Gambar 4.2 – Pertumbuhan Lembaga Kursus di “Kampung Inggris”
Sumber: olahan penulis (2020)
Gambar 4.2 menunjukkan proses pertumbuhan lembaga kursus di “Kampung Inggris”. Pada
tahap awal perkembangannya, pertumbuhan lembaga kursus di “Kampung Inggris” dilandasi oleh
kepercayaan (trust) dan nilai (norm) yang dimiliki oleh Pak Kalend dengan murid-muridnya
sehingga membentuk jejaring sosial antar lembaga kursus yang satu dengan yang lain.

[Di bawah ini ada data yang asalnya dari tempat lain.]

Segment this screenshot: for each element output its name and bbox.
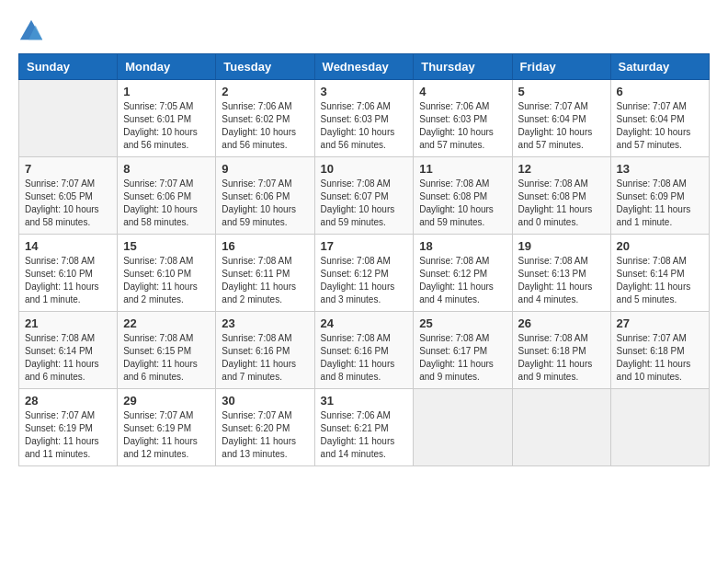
calendar-cell: 8Sunrise: 7:07 AM Sunset: 6:06 PM Daylig…	[118, 157, 216, 235]
day-info: Sunrise: 7:07 AM Sunset: 6:20 PM Dayligh…	[222, 409, 308, 461]
day-number: 9	[222, 162, 308, 176]
day-info: Sunrise: 7:07 AM Sunset: 6:04 PM Dayligh…	[617, 100, 703, 152]
day-info: Sunrise: 7:08 AM Sunset: 6:10 PM Dayligh…	[25, 255, 111, 306]
day-number: 10	[321, 162, 408, 176]
day-info: Sunrise: 7:08 AM Sunset: 6:09 PM Dayligh…	[617, 178, 703, 229]
calendar-cell	[610, 389, 709, 466]
day-info: Sunrise: 7:08 AM Sunset: 6:08 PM Dayligh…	[518, 178, 605, 229]
calendar-cell: 15Sunrise: 7:08 AM Sunset: 6:10 PM Dayli…	[118, 235, 216, 312]
day-number: 5	[518, 85, 605, 98]
day-info: Sunrise: 7:07 AM Sunset: 6:18 PM Dayligh…	[617, 332, 703, 384]
day-info: Sunrise: 7:08 AM Sunset: 6:08 PM Dayligh…	[419, 178, 506, 229]
weekday-header: Monday	[118, 54, 216, 80]
day-number: 21	[25, 316, 111, 330]
calendar-cell: 17Sunrise: 7:08 AM Sunset: 6:12 PM Dayli…	[314, 235, 414, 312]
calendar-week-row: 1Sunrise: 7:05 AM Sunset: 6:01 PM Daylig…	[19, 80, 710, 157]
calendar-cell: 26Sunrise: 7:08 AM Sunset: 6:18 PM Dayli…	[512, 312, 610, 389]
day-info: Sunrise: 7:08 AM Sunset: 6:11 PM Dayligh…	[222, 255, 308, 306]
day-number: 15	[123, 239, 210, 253]
day-info: Sunrise: 7:08 AM Sunset: 6:14 PM Dayligh…	[25, 332, 111, 384]
calendar-cell: 20Sunrise: 7:08 AM Sunset: 6:14 PM Dayli…	[610, 235, 709, 312]
day-number: 4	[419, 85, 506, 98]
calendar-cell: 4Sunrise: 7:06 AM Sunset: 6:03 PM Daylig…	[414, 80, 512, 157]
weekday-header: Sunday	[19, 54, 118, 80]
day-info: Sunrise: 7:05 AM Sunset: 6:01 PM Dayligh…	[123, 100, 210, 152]
calendar-cell: 29Sunrise: 7:07 AM Sunset: 6:19 PM Dayli…	[118, 389, 216, 466]
day-number: 17	[321, 239, 408, 253]
day-number: 27	[617, 316, 703, 330]
day-info: Sunrise: 7:07 AM Sunset: 6:04 PM Dayligh…	[518, 100, 605, 152]
calendar-cell: 28Sunrise: 7:07 AM Sunset: 6:19 PM Dayli…	[19, 389, 118, 466]
weekday-header: Thursday	[414, 54, 512, 80]
calendar-cell: 24Sunrise: 7:08 AM Sunset: 6:16 PM Dayli…	[314, 312, 414, 389]
day-info: Sunrise: 7:08 AM Sunset: 6:16 PM Dayligh…	[321, 332, 408, 384]
day-info: Sunrise: 7:08 AM Sunset: 6:13 PM Dayligh…	[518, 255, 605, 306]
day-number: 24	[321, 316, 408, 330]
calendar-cell: 12Sunrise: 7:08 AM Sunset: 6:08 PM Dayli…	[512, 157, 610, 235]
day-number: 3	[321, 85, 408, 98]
calendar-cell: 16Sunrise: 7:08 AM Sunset: 6:11 PM Dayli…	[216, 235, 314, 312]
calendar-table: SundayMondayTuesdayWednesdayThursdayFrid…	[18, 53, 710, 466]
day-info: Sunrise: 7:06 AM Sunset: 6:03 PM Dayligh…	[419, 100, 506, 152]
day-info: Sunrise: 7:08 AM Sunset: 6:12 PM Dayligh…	[419, 255, 506, 306]
day-number: 26	[518, 316, 605, 330]
calendar-cell	[19, 80, 118, 157]
calendar-week-row: 7Sunrise: 7:07 AM Sunset: 6:05 PM Daylig…	[19, 157, 710, 235]
weekday-header: Saturday	[610, 54, 709, 80]
day-info: Sunrise: 7:08 AM Sunset: 6:15 PM Dayligh…	[123, 332, 210, 384]
calendar-cell: 14Sunrise: 7:08 AM Sunset: 6:10 PM Dayli…	[19, 235, 118, 312]
day-number: 20	[617, 239, 703, 253]
day-number: 29	[123, 394, 210, 408]
day-number: 13	[617, 162, 703, 176]
day-number: 2	[222, 85, 308, 98]
calendar-week-row: 28Sunrise: 7:07 AM Sunset: 6:19 PM Dayli…	[19, 389, 710, 466]
day-number: 11	[419, 162, 506, 176]
weekday-header-row: SundayMondayTuesdayWednesdayThursdayFrid…	[19, 54, 710, 80]
page-header	[18, 18, 710, 44]
calendar-cell: 18Sunrise: 7:08 AM Sunset: 6:12 PM Dayli…	[414, 235, 512, 312]
calendar-cell: 3Sunrise: 7:06 AM Sunset: 6:03 PM Daylig…	[314, 80, 414, 157]
day-number: 8	[123, 162, 210, 176]
day-info: Sunrise: 7:07 AM Sunset: 6:19 PM Dayligh…	[123, 409, 210, 461]
day-info: Sunrise: 7:07 AM Sunset: 6:06 PM Dayligh…	[123, 178, 210, 229]
calendar-week-row: 21Sunrise: 7:08 AM Sunset: 6:14 PM Dayli…	[19, 312, 710, 389]
day-info: Sunrise: 7:07 AM Sunset: 6:05 PM Dayligh…	[25, 178, 111, 229]
calendar-cell: 7Sunrise: 7:07 AM Sunset: 6:05 PM Daylig…	[19, 157, 118, 235]
calendar-cell	[414, 389, 512, 466]
day-info: Sunrise: 7:07 AM Sunset: 6:06 PM Dayligh…	[222, 178, 308, 229]
day-number: 16	[222, 239, 308, 253]
calendar-cell: 27Sunrise: 7:07 AM Sunset: 6:18 PM Dayli…	[610, 312, 709, 389]
day-number: 31	[321, 394, 408, 408]
calendar-cell: 10Sunrise: 7:08 AM Sunset: 6:07 PM Dayli…	[314, 157, 414, 235]
day-number: 28	[25, 394, 111, 408]
day-number: 18	[419, 239, 506, 253]
calendar-cell: 21Sunrise: 7:08 AM Sunset: 6:14 PM Dayli…	[19, 312, 118, 389]
day-number: 1	[123, 85, 210, 98]
calendar-cell	[512, 389, 610, 466]
day-number: 7	[25, 162, 111, 176]
calendar-cell: 11Sunrise: 7:08 AM Sunset: 6:08 PM Dayli…	[414, 157, 512, 235]
calendar-cell: 9Sunrise: 7:07 AM Sunset: 6:06 PM Daylig…	[216, 157, 314, 235]
calendar-cell: 25Sunrise: 7:08 AM Sunset: 6:17 PM Dayli…	[414, 312, 512, 389]
logo	[18, 18, 48, 44]
day-info: Sunrise: 7:06 AM Sunset: 6:02 PM Dayligh…	[222, 100, 308, 152]
calendar-cell: 5Sunrise: 7:07 AM Sunset: 6:04 PM Daylig…	[512, 80, 610, 157]
day-number: 22	[123, 316, 210, 330]
weekday-header: Friday	[512, 54, 610, 80]
calendar-cell: 23Sunrise: 7:08 AM Sunset: 6:16 PM Dayli…	[216, 312, 314, 389]
day-number: 30	[222, 394, 308, 408]
day-info: Sunrise: 7:08 AM Sunset: 6:12 PM Dayligh…	[321, 255, 408, 306]
day-info: Sunrise: 7:08 AM Sunset: 6:16 PM Dayligh…	[222, 332, 308, 384]
calendar-cell: 6Sunrise: 7:07 AM Sunset: 6:04 PM Daylig…	[610, 80, 709, 157]
day-info: Sunrise: 7:08 AM Sunset: 6:10 PM Dayligh…	[123, 255, 210, 306]
day-number: 25	[419, 316, 506, 330]
day-number: 23	[222, 316, 308, 330]
day-number: 14	[25, 239, 111, 253]
day-info: Sunrise: 7:06 AM Sunset: 6:21 PM Dayligh…	[321, 409, 408, 461]
logo-icon	[18, 18, 44, 44]
day-number: 19	[518, 239, 605, 253]
day-info: Sunrise: 7:06 AM Sunset: 6:03 PM Dayligh…	[321, 100, 408, 152]
calendar-cell: 13Sunrise: 7:08 AM Sunset: 6:09 PM Dayli…	[610, 157, 709, 235]
calendar-cell: 1Sunrise: 7:05 AM Sunset: 6:01 PM Daylig…	[118, 80, 216, 157]
calendar-cell: 31Sunrise: 7:06 AM Sunset: 6:21 PM Dayli…	[314, 389, 414, 466]
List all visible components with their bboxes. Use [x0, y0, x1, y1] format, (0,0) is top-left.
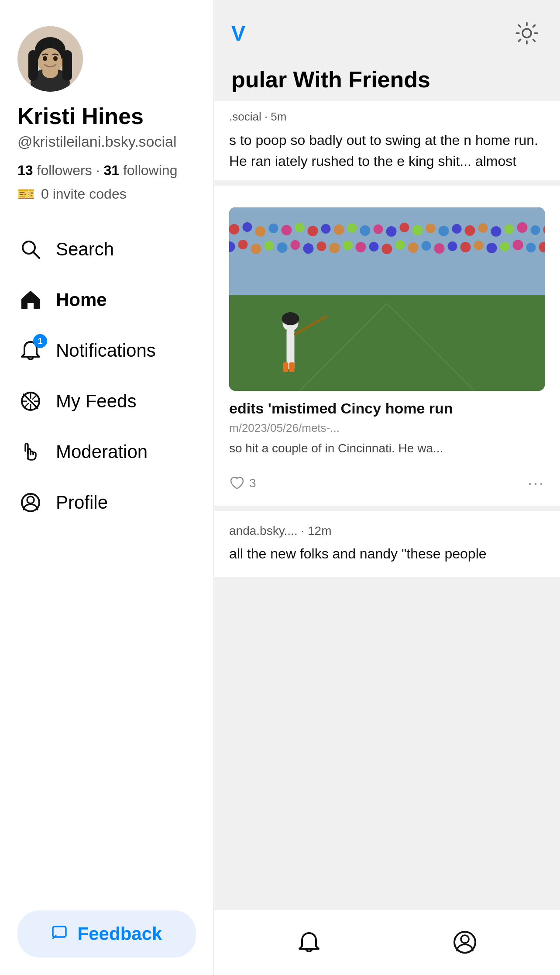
avatar — [17, 26, 83, 92]
following-label: following — [123, 162, 178, 179]
main-header: V — [214, 0, 560, 58]
svg-point-42 — [412, 225, 423, 235]
post-excerpt: so hit a couple of in Cincinnati. He wa.… — [229, 439, 545, 458]
post-actions: 3 ··· — [229, 467, 545, 493]
svg-point-38 — [360, 225, 371, 236]
post-text: all the new folks and nandy "these peopl… — [229, 543, 545, 564]
svg-point-7 — [39, 48, 62, 72]
user-handle: @kristileilani.bsky.social — [17, 133, 196, 150]
post-meta: .social · 5m — [229, 110, 545, 124]
gear-icon — [515, 21, 539, 45]
svg-rect-24 — [53, 927, 66, 937]
svg-point-37 — [347, 223, 357, 233]
feeds-icon — [17, 388, 44, 414]
like-count: 3 — [249, 476, 256, 490]
sidebar-item-moderation[interactable]: Moderation — [17, 427, 196, 477]
svg-point-28 — [229, 224, 240, 234]
post-card: .social · 5m s to poop so badly out to s… — [214, 101, 560, 180]
svg-line-11 — [33, 252, 39, 258]
heart-icon — [229, 475, 245, 491]
post-link: m/2023/05/26/mets-... — [229, 421, 545, 435]
svg-point-23 — [27, 496, 34, 503]
svg-point-31 — [269, 224, 278, 233]
search-label: Search — [56, 239, 114, 260]
invite-codes-row: 🎫 0 invite codes — [17, 186, 196, 202]
svg-point-32 — [282, 225, 292, 235]
post-headline: edits 'mistimed Cincy home run — [229, 399, 545, 418]
feedback-button[interactable]: Feedback — [17, 910, 196, 958]
sidebar-item-home[interactable]: Home — [17, 275, 196, 325]
svg-point-9 — [53, 56, 58, 61]
svg-rect-5 — [28, 50, 38, 81]
home-label: Home — [56, 289, 107, 310]
svg-point-43 — [426, 224, 436, 233]
svg-point-30 — [255, 226, 266, 237]
sidebar-item-search[interactable]: Search — [17, 224, 196, 275]
svg-rect-6 — [62, 50, 72, 81]
svg-point-88 — [461, 935, 469, 943]
sidebar-item-profile[interactable]: Profile — [17, 477, 196, 528]
svg-point-36 — [334, 224, 344, 235]
svg-point-62 — [343, 241, 353, 250]
my-feeds-label: My Feeds — [56, 391, 136, 412]
profile-section: Kristi Hines @kristileilani.bsky.social … — [17, 26, 196, 202]
profile-bottom-button[interactable] — [445, 923, 484, 962]
settings-button[interactable] — [511, 17, 543, 49]
following-count: 31 — [103, 162, 119, 179]
svg-point-75 — [513, 240, 523, 250]
svg-point-61 — [330, 243, 340, 253]
more-actions[interactable]: ··· — [528, 474, 545, 493]
svg-point-71 — [460, 242, 471, 252]
svg-rect-85 — [289, 362, 295, 372]
like-button[interactable]: 3 — [229, 475, 256, 491]
feedback-label: Feedback — [78, 923, 162, 944]
svg-point-45 — [452, 224, 462, 234]
svg-rect-78 — [229, 295, 545, 391]
svg-point-40 — [386, 226, 397, 237]
sidebar-item-notifications[interactable]: 1 Notifications — [17, 325, 196, 376]
svg-point-33 — [295, 223, 305, 232]
notifications-label: Notifications — [56, 340, 156, 361]
svg-point-66 — [395, 240, 405, 250]
svg-line-19 — [32, 395, 37, 400]
post-image — [229, 207, 545, 391]
page-title: pular With Friends — [214, 58, 560, 101]
svg-point-51 — [531, 225, 540, 235]
feed-section: .social · 5m s to poop so badly out to s… — [214, 101, 560, 909]
stats-row: 13 followers · 31 following — [17, 162, 196, 179]
svg-point-69 — [434, 243, 445, 254]
profile-icon — [17, 489, 44, 516]
post-card: anda.bsky.... · 12m all the new folks an… — [214, 511, 560, 577]
bell-icon: 1 — [17, 338, 44, 364]
svg-point-60 — [317, 241, 326, 251]
header-left: V — [231, 21, 245, 45]
search-icon — [17, 236, 44, 262]
ticket-icon: 🎫 — [17, 186, 35, 202]
profile-label: Profile — [56, 492, 108, 513]
followers-count: 13 — [17, 162, 33, 179]
svg-point-70 — [448, 241, 457, 251]
svg-point-65 — [382, 244, 392, 254]
svg-point-50 — [517, 222, 528, 233]
moderation-icon — [17, 439, 44, 465]
followers-label: followers — [37, 162, 92, 179]
svg-point-25 — [522, 29, 531, 38]
feedback-section: Feedback — [17, 910, 196, 958]
main-content: V pular With Friends .social · 5m s to p… — [214, 0, 560, 975]
home-icon — [17, 287, 44, 313]
svg-point-57 — [277, 242, 288, 253]
svg-line-20 — [24, 403, 29, 407]
notifications-bottom-button[interactable] — [289, 923, 329, 962]
svg-point-35 — [321, 224, 331, 234]
svg-point-55 — [251, 244, 261, 254]
moderation-label: Moderation — [56, 441, 148, 462]
svg-point-8 — [43, 56, 47, 61]
svg-point-49 — [505, 224, 514, 234]
svg-point-44 — [439, 226, 449, 236]
post-card: edits 'mistimed Cincy home run m/2023/05… — [214, 186, 560, 506]
sidebar-item-my-feeds[interactable]: My Feeds — [17, 376, 196, 427]
bell-bottom-icon — [296, 930, 322, 955]
svg-point-47 — [478, 223, 488, 233]
svg-point-58 — [291, 240, 300, 250]
svg-point-64 — [369, 242, 379, 252]
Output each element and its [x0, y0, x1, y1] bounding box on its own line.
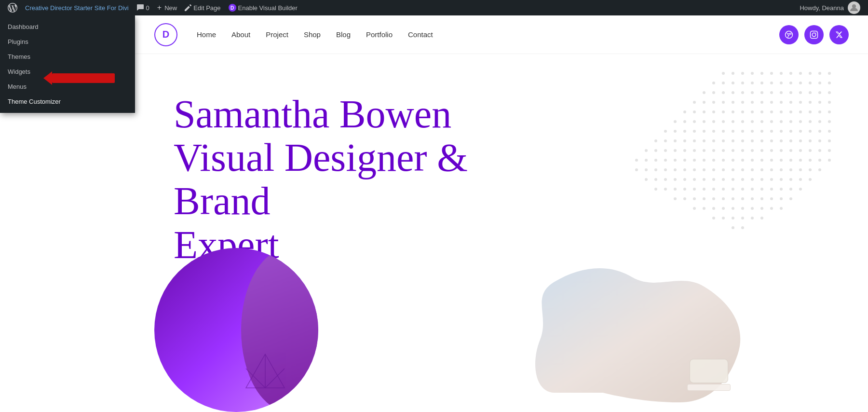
svg-point-138 [732, 149, 734, 152]
svg-point-122 [770, 139, 773, 142]
enable-visual-builder-button[interactable]: D Enable Visual Builder [225, 0, 301, 15]
nav-project[interactable]: Project [266, 30, 288, 39]
svg-point-214 [712, 188, 715, 191]
svg-point-134 [693, 149, 696, 152]
svg-point-88 [799, 120, 802, 123]
svg-point-79 [712, 120, 715, 123]
svg-point-147 [818, 149, 821, 152]
svg-point-73 [818, 110, 821, 113]
svg-point-24 [780, 82, 783, 84]
dot-pattern [588, 64, 839, 247]
svg-point-110 [654, 139, 657, 142]
svg-point-229 [722, 197, 725, 200]
nav-portfolio[interactable]: Portfolio [366, 30, 393, 39]
wordpress-logo-button[interactable] [4, 0, 21, 15]
svg-point-215 [722, 188, 725, 191]
admin-bar: Creative Director Starter Site For Divi … [0, 0, 868, 15]
svg-point-144 [789, 149, 792, 152]
svg-point-18 [722, 82, 725, 84]
svg-point-37 [770, 91, 773, 94]
svg-point-158 [722, 159, 725, 162]
svg-point-77 [693, 120, 696, 123]
svg-point-106 [799, 130, 802, 133]
menu-item-themes[interactable]: Themes [0, 49, 135, 64]
nav-shop[interactable]: Shop [304, 30, 321, 39]
nav-contact[interactable]: Contact [408, 30, 433, 39]
svg-point-56 [809, 101, 812, 104]
svg-point-233 [760, 197, 763, 200]
svg-point-186 [789, 168, 792, 171]
svg-point-197 [712, 178, 715, 181]
svg-point-133 [683, 149, 686, 152]
svg-point-3 [812, 33, 816, 37]
svg-point-23 [770, 82, 773, 84]
user-avatar[interactable] [848, 1, 860, 14]
menu-item-theme-customizer[interactable]: Theme Customizer [0, 94, 135, 109]
svg-point-128 [828, 139, 831, 142]
svg-point-76 [683, 120, 686, 123]
svg-point-6 [732, 72, 734, 75]
svg-point-232 [751, 197, 754, 200]
svg-point-165 [789, 159, 792, 162]
svg-point-185 [780, 168, 783, 171]
svg-point-14 [809, 72, 812, 75]
svg-point-172 [654, 168, 657, 171]
svg-point-70 [789, 110, 792, 113]
svg-point-30 [703, 91, 705, 94]
svg-point-236 [789, 197, 792, 200]
svg-point-171 [645, 168, 648, 171]
svg-point-64 [732, 110, 734, 113]
svg-point-216 [732, 188, 734, 191]
svg-point-90 [818, 120, 821, 123]
site-name-button[interactable]: Creative Director Starter Site For Divi [21, 0, 133, 15]
new-content-button[interactable]: + New [153, 0, 181, 15]
svg-point-208 [654, 188, 657, 191]
nav-blog[interactable]: Blog [336, 30, 351, 39]
svg-point-99 [732, 130, 734, 133]
svg-point-19 [732, 82, 734, 84]
svg-point-160 [741, 159, 744, 162]
svg-rect-2 [811, 31, 818, 38]
svg-point-199 [732, 178, 734, 181]
menu-item-plugins[interactable]: Plugins [0, 34, 135, 49]
dribbble-icon[interactable] [779, 25, 799, 44]
svg-point-168 [818, 159, 821, 162]
svg-point-1 [786, 31, 793, 38]
svg-point-157 [712, 159, 715, 162]
svg-point-61 [703, 110, 705, 113]
svg-point-54 [789, 101, 792, 104]
svg-point-0 [852, 4, 856, 8]
twitter-x-icon[interactable] [829, 25, 849, 44]
edit-page-button[interactable]: Edit Page [181, 0, 224, 15]
nav-about[interactable]: About [231, 30, 250, 39]
svg-point-26 [799, 82, 802, 84]
svg-point-244 [760, 207, 763, 210]
svg-point-164 [780, 159, 783, 162]
svg-point-101 [751, 130, 754, 133]
site-logo[interactable]: D [154, 23, 177, 46]
svg-point-117 [722, 139, 725, 142]
comments-button[interactable]: 0 [133, 0, 153, 15]
svg-point-182 [751, 168, 754, 171]
svg-point-231 [741, 197, 744, 200]
arrow-body [52, 73, 115, 83]
menu-item-dashboard[interactable]: Dashboard [0, 19, 135, 34]
instagram-icon[interactable] [804, 25, 824, 44]
svg-point-141 [760, 149, 763, 152]
svg-point-126 [809, 139, 812, 142]
svg-point-234 [770, 197, 773, 200]
svg-point-7 [741, 72, 744, 75]
svg-point-21 [751, 82, 754, 84]
svg-point-115 [703, 139, 705, 142]
svg-point-72 [809, 110, 812, 113]
svg-point-85 [770, 120, 773, 123]
svg-point-104 [780, 130, 783, 133]
svg-point-67 [760, 110, 763, 113]
svg-point-29 [828, 82, 831, 84]
svg-point-16 [828, 72, 831, 75]
svg-point-82 [741, 120, 744, 123]
svg-point-48 [732, 101, 734, 104]
nav-home[interactable]: Home [197, 30, 216, 39]
svg-point-223 [799, 188, 802, 191]
svg-point-95 [693, 130, 696, 133]
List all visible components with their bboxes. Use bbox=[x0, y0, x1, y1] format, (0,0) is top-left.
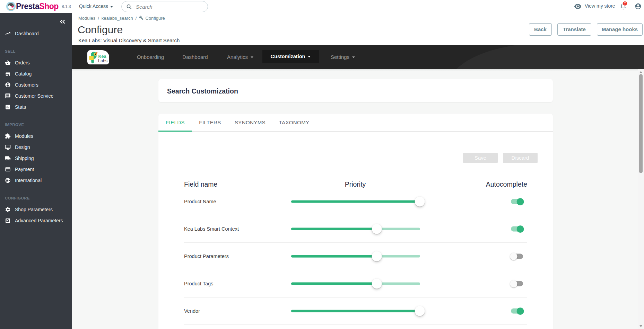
svg-text:Kea: Kea bbox=[98, 54, 107, 59]
svg-text:Labs: Labs bbox=[98, 59, 107, 63]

Selanjutnya, jumlah lembaga kursus di “Kampung Inggris” meningkat pesat setelah tahun 2006-
an seiring dengan meningkatnya popularitas daerah tersebut. Investor dari luar Pare serentak
berdatangan ke Desa Pelem dan Desa Tulungrejo untuk mendirikan lembaga kursus baru. Terjadi
peningkatan investasi pendidikan nonformal di kedua desa tersebut. Jaringan sosial di “Kampung
Inggris” pada awal perkembangannya terbentuk secara informal berdasarkan ikatan kedekatan
hubungan kekeluargaan, pertemanan, kekerabatan, dan pertetanggaan yang dilandasi oleh norma
berupa nilai-nilai agama yang dianut. Jaringan sosial yang terbentuk meliputi kerja sama antara
lembaga kursus dengan lembaga kursus dan kerja sama antara lembaga kursus dengan masyarakat
sekitar (penyedia kost, warung, dan laundry). Hal ini dilatarbelakangi oleh prinsip „rahmatan lil
„alamin‟ yang diyakini oleh perintis dan kemudian turut diterapkan oleh murid-muridnya yang
mendirikan kursus selaku follower dari perintis, bahwa jika lembaga kursus berdiri maka
masyarakat di sekitar harus ikut merasakan manfaatnya pula.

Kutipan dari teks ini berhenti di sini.